Do aliens walk the Earth? They had better not. Not least if they look, act and sound the same as Mandy Patinkin. No offence meant to the man that brought life to Criminal Minds, but he is an unsettling, extraordinary experience throughout Alien Nation. Amicable terms are drawn up between Earth and the extra-terrestrials that find refuge on this watery wasteland, and their integration into American culture is detailed here by director Graham Baker. An immediately obvious, heavy-handed allegory, but one that is somewhat rewarding considering the entertainment value on display. That is all an action flick from the late 1980s needs to be. For if it did not have James Caan punching an alien in the head, then Alien Nation would not be worth the film it was printed on.
Plenty of high stakes shootouts make up for the obvious narrative threads. Alien Nation knows how to utilise the cast it has been given with some strong action pieces, but it does not, unfortunately, know how to pace its themes or moments of tension. Caan is thankfully competent in his lead as Detective Sergeant Matthew Sykes, although there is much to be desired when he comes toe to toe with aliens that look rather similar to the leading characters of Coneheads. Sykes is your usual alcoholic burnout, his severed ties with family and less-than-stellar relationship with bondsmen and bill paying a clear issue, he lives in a state of near-squalor. He is aggravated by those he works with, piling on more and more stress as they linger around his fractured state of mind.
What Alien Nation and Baker wish to do with these themes is completely redundant. Whatever it wishes to achieve, however it dances around its issues, is completely futile. Caan and Patinkin have admirable chemistry, but the obvious flaws and direction of the two becoming firm friends by the end of their tumultuous time together is an inevitability Baker can’t wait to arrive at. They eat food together, head out to the clubs, and generally act like a bickering couple. The unhinged, dominant force of Caan crushes the intelligent, slower thought process of Patinkin, and as all duos should, they fight through the hatred and animosity and prove themselves competent partners. It is predictable, but there is safety in that unsurprising relationship.

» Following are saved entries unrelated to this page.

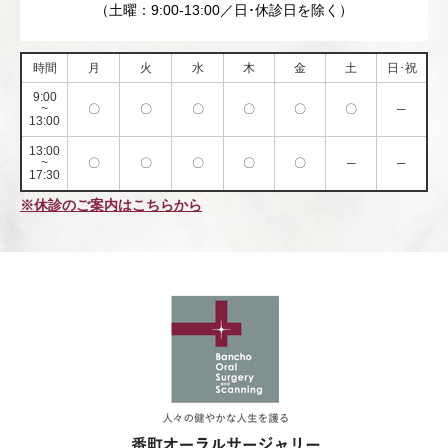
（土曜：9:00-13:00／日･休診日を除く）
時間
月
火
水
木
金
土
日･祝
9:00
~
〇
〇
〇
〇
〇
〇
─
13:00
13:00
~
〇
〇
〇
〇
〇
─
─
17:30
※休診のご案内はこちらから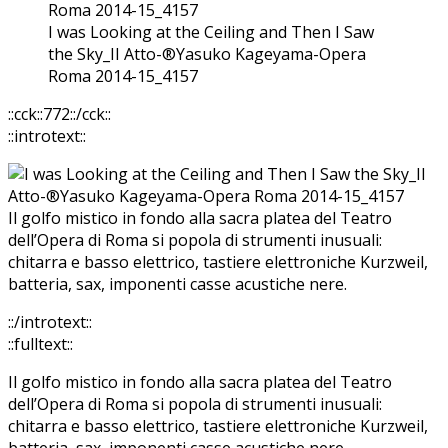
I was Looking at the Ceiling and Then I Saw
the Sky_II Atto-®Yasuko Kageyama-Opera
Roma 2014-15_4157
::cck::772::/cck::
::introtext::
Il golfo mistico in fondo alla sacra platea del Teatro
dell’Opera di Roma si popola di strumenti inusuali:
chitarra e basso elettrico, tastiere elettroniche Kurzweil,
batteria, sax, imponenti casse acustiche nere.
::/introtext::
::fulltext::
Il golfo mistico in fondo alla sacra platea del Teatro
dell’Opera di Roma si popola di strumenti inusuali:
chitarra e basso elettrico, tastiere elettroniche Kurzweil,
batteria, sax, imponenti casse acustiche nere.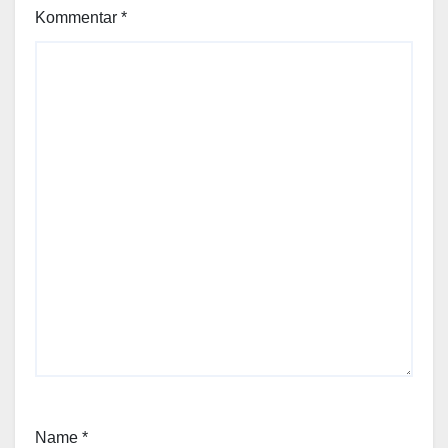
Kommentar
*
Name
*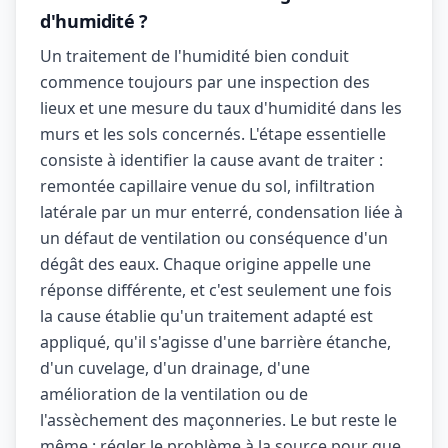
d'humidité ?
Un traitement de l'humidité bien conduit
commence toujours par une inspection des
lieux et une mesure du taux d'humidité dans les
murs et les sols concernés. L'étape essentielle
consiste à identifier la cause avant de traiter :
remontée capillaire venue du sol, infiltration
latérale par un mur enterré, condensation liée à
un défaut de ventilation ou conséquence d'un
dégât des eaux. Chaque origine appelle une
réponse différente, et c'est seulement une fois
la cause établie qu'un traitement adapté est
appliqué, qu'il s'agisse d'une barrière étanche,
d'un cuvelage, d'un drainage, d'une
amélioration de la ventilation ou de
l'assèchement des maçonneries. Le but reste le
même : régler le problème à la source pour que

There is a biting satire buried somewhere in here, not just of attitudes towards immigration but a solid jab at the Ronald Reagan administration. Its heavy-handed approach to the message here is mired by hypocrisy and outdated ideas that, even for the time, were rather unfounded. With a compact ninety minutes, Alien Nation is a fine film. It does not linger on the mind either as much as it should or for as long as Baker would wish it to, but it has some competent action and more than a few moments of worthy merit. A seemingly forgotten piece of the sci-fi puzzle, and it is easy to see where the influences of neon-lit bars and tough as nails cops are found. Alien Nation is all the more accessible because of it.